The methods currently included in QIIME for quality filtering Illumina data are presented in a publication that has been provisionally accepted. A link to that article will be provided here upon full acceptance. Briefly, a sequence is discarded if any of the following conditions are met:
- The barcode contains one or more N bases, corresponding to ambiguous base calls.
- The barcode is not an exact match to a barcode in the mapping file (to disable this, pass -u, which will cause the resulting sequences to be store with sample ID Unassigned.)
- The sequence contains one or more N bases, corresponding to ambiguous base calls.
- The high-quality region of the sequence is less than 75 bases long (adjustable with the -p parameter), where high-quality regions is defined a stretch of bases containing no more than 1 (adjustable with the -r parameter) quality score less than 1e-5 (adjustable with the -q parameter).

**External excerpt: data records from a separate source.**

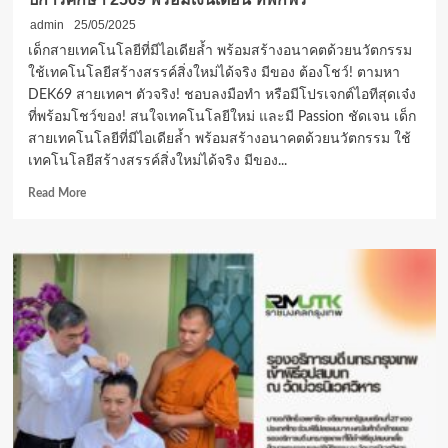
admin
25/05/2025
เด็กสายเทคโนโลยีที่มีไอเดียล้ำ พร้อมสร้างอนาคตด้วยนวัตกรรม
ใช้เทคโนโลยีสร้างสรรค์สิ่งใหม่ได้จริง มีของ ต้องโชว์! ตามหา
DEK69 สายเทคฯ ตัวจริง! ชอบลงมือทำ หรือมีโปรเจกต์ไอทีสุดเจ๋ง
ที่พร้อมโชว์ของ! สนใจเทคโนโลยีใหม่ และมี Passion ชัดเจน เด็ก
สายเทคโนโลยีที่มีไอเดียล้ำ พร้อมสร้างอนาคตด้วยนวัตกรรม ใช้
เทคโนโลยีสร้างสรรค์สิ่งใหม่ได้จริง มีของ...
Read
Read More
more
about
มหาวิทยาลัย
กรุงเทพ
มอบ
ทุน
100%
Super
Tech
Talent
ปี
การ
ศึกษา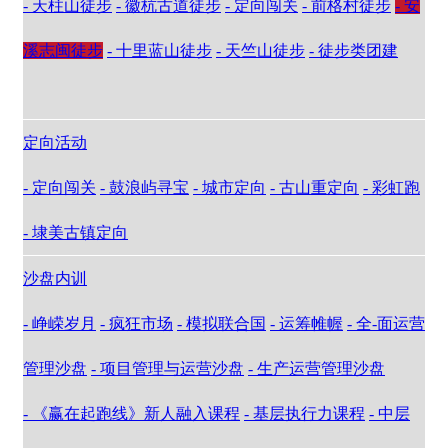
- 天柱山徒步
- 徽杭古道徒步
- 定向闯关
- 前格村徒步
- 安
溪志闽徒步
- 十里蓝山徒步
- 天竺山徒步
- 徒步类团建
定向活动
- 定向闯关
- 鼓浪屿寻宝
- 城市定向
- 古山重定向
- 彩虹跑
- 埭美古镇定向
沙盘内训
- 峥嵘岁月
- 疯狂市场
- 模拟联合国
- 运筹帷幄
- 全-面运营
管理沙盘
- 项目管理与运营沙盘
- 生产运营管理沙盘
- 《赢在起跑线》新人融入课程
- 基层执行力课程
- 中层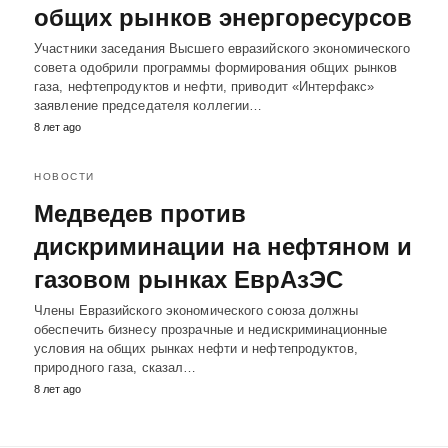
общих рынков энергоресурсов
Участники заседания Высшего евразийского экономического
совета одобрили программы формирования общих рынков
газа, нефтепродуктов и нефти, приводит «Интерфакс»
заявление председателя коллегии…
8 лет ago
НОВОСТИ
Медведев против
дискриминации на нефтяном и
газовом рынках ЕврАзЭС
Члены Евразийского экономического союза должны
обеспечить бизнесу прозрачные и недискриминационные
условия на общих рынках нефти и нефтепродуктов,
природного газа, сказал…
8 лет ago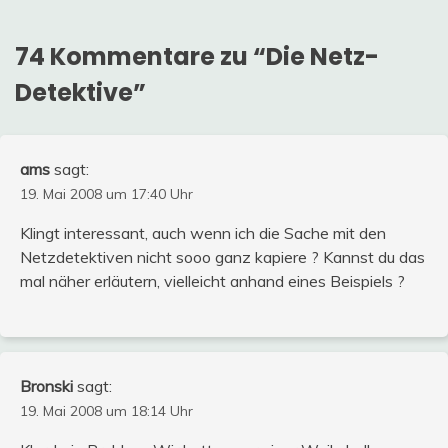
74 Kommentare zu “
Die Netz-
Detektive
”
ams
sagt:
19. Mai 2008 um 17:40 Uhr
Klingt interessant, auch wenn ich die Sache mit den
Netzdetektiven nicht sooo ganz kapiere ? Kannst du das
mal näher erläutern, vielleicht anhand eines Beispiels ?
Bronski
sagt:
19. Mai 2008 um 18:14 Uhr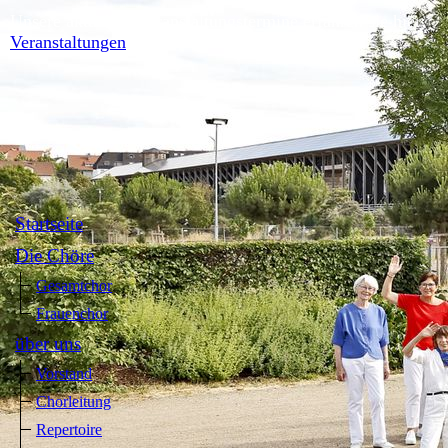
Unsere aktuellen Veranstaltungstermine erfahren sie hier:
Veranstaltungen
Startseite
Die Chöre
Gesamtchor
Frauenchor
über uns
Vorstand
Chorleitung
Repertoire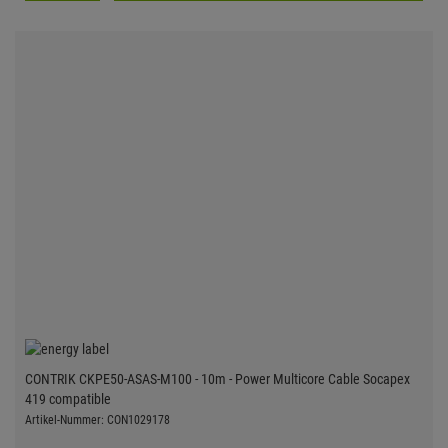
CONTRIK CKPE50-ASAS-M100 - 10m - Power Multicore Cable Socapex
419 compatible
Artikel-Nummer: CON1029178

In other words, with the default parameter settings, the read is truncated at the base preceding the first low quality stretch, and the truncated sequence must be greater than or equal to 75 bases long to be retained.
Once you have processed your Illumina data with split_libraries_illumina.py, you can use the resulting files in all downstream QIIME scripts, including the workflow scripts. Currently the quality files (e.g., s_2_5prime_qual.txt) are not used anywhere in QIIME, but are provided to support more complex quality filtering. We are very interested in collaborating on developing better ways to quality filter Illumina data, so please feel free to get in touch if you have interest in this problem.